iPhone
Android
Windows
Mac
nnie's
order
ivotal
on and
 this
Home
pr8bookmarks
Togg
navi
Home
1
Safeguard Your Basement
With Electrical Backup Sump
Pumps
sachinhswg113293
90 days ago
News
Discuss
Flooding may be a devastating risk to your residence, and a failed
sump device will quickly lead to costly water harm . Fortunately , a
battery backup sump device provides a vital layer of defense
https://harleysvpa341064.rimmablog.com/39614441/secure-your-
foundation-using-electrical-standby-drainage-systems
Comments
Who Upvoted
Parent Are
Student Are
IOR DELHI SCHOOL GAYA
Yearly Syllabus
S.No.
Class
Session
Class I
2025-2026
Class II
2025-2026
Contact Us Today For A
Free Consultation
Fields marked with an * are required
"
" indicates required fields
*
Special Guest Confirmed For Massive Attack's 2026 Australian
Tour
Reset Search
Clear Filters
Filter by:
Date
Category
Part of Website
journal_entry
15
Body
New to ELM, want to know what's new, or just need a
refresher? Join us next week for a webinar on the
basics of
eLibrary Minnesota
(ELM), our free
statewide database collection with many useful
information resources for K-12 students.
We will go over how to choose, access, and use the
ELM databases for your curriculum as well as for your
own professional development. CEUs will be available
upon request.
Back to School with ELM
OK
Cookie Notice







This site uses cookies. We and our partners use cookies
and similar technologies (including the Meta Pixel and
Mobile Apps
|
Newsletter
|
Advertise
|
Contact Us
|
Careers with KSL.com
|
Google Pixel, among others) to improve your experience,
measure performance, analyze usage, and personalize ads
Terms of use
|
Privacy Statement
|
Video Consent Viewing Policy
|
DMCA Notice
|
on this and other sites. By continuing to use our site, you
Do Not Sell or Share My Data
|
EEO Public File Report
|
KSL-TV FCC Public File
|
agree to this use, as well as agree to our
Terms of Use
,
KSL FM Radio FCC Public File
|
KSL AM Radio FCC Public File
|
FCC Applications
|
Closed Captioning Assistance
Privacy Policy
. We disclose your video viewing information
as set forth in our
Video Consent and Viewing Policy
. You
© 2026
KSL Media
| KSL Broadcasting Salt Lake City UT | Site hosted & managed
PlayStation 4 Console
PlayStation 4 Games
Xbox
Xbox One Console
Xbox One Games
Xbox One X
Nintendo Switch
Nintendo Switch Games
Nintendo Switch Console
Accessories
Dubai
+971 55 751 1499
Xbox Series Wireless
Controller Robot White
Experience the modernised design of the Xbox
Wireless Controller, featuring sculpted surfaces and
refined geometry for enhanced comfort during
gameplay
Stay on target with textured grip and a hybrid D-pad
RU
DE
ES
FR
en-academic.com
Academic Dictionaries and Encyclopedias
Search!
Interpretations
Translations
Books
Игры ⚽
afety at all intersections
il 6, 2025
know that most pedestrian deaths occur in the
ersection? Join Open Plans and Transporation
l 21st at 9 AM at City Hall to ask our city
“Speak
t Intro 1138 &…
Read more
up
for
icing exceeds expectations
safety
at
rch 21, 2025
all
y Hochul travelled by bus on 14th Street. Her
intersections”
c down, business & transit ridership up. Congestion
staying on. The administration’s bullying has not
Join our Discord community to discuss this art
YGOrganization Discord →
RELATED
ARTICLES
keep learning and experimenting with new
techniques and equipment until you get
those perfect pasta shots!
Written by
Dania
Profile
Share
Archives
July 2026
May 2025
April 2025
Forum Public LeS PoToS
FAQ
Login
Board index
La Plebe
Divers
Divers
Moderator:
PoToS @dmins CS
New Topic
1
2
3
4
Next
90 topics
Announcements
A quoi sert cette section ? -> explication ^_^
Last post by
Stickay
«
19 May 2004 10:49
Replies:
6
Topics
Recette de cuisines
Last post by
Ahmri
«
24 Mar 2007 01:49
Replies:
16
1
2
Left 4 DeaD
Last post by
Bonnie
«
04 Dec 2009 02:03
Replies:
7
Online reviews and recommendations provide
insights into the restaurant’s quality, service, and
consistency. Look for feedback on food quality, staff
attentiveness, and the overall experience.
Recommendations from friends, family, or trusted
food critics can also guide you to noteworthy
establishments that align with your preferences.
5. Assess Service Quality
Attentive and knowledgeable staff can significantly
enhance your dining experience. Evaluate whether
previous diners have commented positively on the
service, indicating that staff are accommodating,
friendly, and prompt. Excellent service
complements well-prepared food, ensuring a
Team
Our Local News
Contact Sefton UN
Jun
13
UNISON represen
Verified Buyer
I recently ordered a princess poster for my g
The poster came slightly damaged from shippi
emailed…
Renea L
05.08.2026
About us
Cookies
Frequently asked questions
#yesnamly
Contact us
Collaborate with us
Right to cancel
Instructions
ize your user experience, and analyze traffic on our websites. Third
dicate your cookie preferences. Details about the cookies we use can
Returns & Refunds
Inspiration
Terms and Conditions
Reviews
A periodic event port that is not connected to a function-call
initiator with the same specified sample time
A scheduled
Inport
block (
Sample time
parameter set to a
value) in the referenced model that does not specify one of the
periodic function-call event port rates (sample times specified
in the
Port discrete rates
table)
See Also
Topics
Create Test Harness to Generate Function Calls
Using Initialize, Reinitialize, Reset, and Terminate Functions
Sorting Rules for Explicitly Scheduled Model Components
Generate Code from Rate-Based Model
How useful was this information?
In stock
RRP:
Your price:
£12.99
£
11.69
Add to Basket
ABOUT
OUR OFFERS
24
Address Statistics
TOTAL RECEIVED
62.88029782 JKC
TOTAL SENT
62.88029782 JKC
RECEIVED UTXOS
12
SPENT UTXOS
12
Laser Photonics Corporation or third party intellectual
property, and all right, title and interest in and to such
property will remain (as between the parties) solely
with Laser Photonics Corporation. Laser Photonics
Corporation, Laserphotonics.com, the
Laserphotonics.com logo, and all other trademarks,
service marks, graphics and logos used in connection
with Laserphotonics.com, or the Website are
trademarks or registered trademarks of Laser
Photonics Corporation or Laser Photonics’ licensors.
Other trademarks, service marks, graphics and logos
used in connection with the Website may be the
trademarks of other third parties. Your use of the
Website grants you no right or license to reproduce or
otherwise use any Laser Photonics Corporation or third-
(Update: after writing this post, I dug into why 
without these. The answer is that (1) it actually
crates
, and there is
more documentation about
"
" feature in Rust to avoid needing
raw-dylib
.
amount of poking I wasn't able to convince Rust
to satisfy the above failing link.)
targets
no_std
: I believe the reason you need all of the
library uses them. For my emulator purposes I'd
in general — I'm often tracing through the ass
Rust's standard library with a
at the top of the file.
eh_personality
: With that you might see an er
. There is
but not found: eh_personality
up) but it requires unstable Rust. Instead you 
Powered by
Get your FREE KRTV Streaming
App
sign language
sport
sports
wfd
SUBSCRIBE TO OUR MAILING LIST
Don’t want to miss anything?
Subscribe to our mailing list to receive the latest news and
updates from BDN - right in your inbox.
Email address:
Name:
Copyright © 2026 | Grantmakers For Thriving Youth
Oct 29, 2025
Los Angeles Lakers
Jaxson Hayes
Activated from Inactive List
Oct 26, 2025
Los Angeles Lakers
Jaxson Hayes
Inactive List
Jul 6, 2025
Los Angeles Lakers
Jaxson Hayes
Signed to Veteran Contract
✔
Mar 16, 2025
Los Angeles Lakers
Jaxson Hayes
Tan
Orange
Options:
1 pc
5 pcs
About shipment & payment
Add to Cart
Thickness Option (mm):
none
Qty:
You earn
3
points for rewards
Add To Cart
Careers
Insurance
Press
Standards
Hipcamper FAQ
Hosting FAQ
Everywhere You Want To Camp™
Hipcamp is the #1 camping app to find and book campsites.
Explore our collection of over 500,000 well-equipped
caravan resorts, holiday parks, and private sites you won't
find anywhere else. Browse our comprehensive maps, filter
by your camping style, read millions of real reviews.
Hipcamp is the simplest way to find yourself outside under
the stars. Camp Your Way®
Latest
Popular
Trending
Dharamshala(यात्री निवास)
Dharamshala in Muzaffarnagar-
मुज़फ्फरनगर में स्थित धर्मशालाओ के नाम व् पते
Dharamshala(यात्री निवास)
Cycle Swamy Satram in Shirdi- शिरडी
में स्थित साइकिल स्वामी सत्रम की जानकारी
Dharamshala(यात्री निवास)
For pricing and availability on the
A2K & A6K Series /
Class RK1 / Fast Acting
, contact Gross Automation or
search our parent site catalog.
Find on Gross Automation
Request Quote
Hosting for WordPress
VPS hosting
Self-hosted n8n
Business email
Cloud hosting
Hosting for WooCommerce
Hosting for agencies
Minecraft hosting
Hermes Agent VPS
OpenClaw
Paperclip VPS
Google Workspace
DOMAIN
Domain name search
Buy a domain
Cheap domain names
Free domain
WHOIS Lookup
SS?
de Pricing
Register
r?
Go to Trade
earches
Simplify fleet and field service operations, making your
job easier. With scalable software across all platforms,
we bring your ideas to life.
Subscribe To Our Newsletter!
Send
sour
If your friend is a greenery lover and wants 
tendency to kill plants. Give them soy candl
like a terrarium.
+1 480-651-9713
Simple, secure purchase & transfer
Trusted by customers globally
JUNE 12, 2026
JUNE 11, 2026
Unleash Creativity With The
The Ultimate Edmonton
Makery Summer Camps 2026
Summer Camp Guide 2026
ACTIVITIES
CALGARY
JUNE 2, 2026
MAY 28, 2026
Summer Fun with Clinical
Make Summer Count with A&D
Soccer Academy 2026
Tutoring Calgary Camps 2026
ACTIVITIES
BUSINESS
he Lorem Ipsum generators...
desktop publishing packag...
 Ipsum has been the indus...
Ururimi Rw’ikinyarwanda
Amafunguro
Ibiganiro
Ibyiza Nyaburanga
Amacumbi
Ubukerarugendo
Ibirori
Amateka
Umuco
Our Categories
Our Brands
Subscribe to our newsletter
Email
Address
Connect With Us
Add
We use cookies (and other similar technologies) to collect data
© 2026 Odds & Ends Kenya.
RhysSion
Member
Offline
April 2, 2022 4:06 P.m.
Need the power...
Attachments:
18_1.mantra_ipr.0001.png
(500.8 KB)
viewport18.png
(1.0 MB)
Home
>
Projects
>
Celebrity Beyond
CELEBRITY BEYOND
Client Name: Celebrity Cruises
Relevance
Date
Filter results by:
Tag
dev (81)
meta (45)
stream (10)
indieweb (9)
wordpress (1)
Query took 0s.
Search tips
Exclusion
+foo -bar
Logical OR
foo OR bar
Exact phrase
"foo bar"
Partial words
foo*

▶ **PROBLEM**
All lines from the start of the entries through the line where "own professional development." sits should be duplicated exactly, with nothing else in the output.

▶ **YOUR SOLUTION**
iPhone
Android
Windows
Mac
nnie's
order
ivotal
on and
 this
Home
pr8bookmarks
Togg
navi
Home
1
Safeguard Your Basement
With Electrical Backup Sump
Pumps
sachinhswg113293
90 days ago
News
Discuss
Flooding may be a devastating risk to your residence, and a failed
sump device will quickly lead to costly water harm . Fortunately , a
battery backup sump device provides a vital layer of defense
https://harleysvpa341064.rimmablog.com/39614441/secure-your-
foundation-using-electrical-standby-drainage-systems
Comments
Who Upvoted
Parent Are
Student Are
IOR DELHI SCHOOL GAYA
Yearly Syllabus
S.No.
Class
Session
Class I
2025-2026
Class II
2025-2026
Contact Us Today For A
Free Consultation
Fields marked with an * are required
"
" indicates required fields
*
Special Guest Confirmed For Massive Attack's 2026 Australian
Tour
Reset Search
Clear Filters
Filter by:
Date
Category
Part of Website
journal_entry
15
Body
New to ELM, want to know what's new, or just need a
refresher? Join us next week for a webinar on the
basics of
eLibrary Minnesota
(ELM), our free
statewide database collection with many useful
information resources for K-12 students.
We will go over how to choose, access, and use the
ELM databases for your curriculum as well as for your
own professional development. CEUs will be available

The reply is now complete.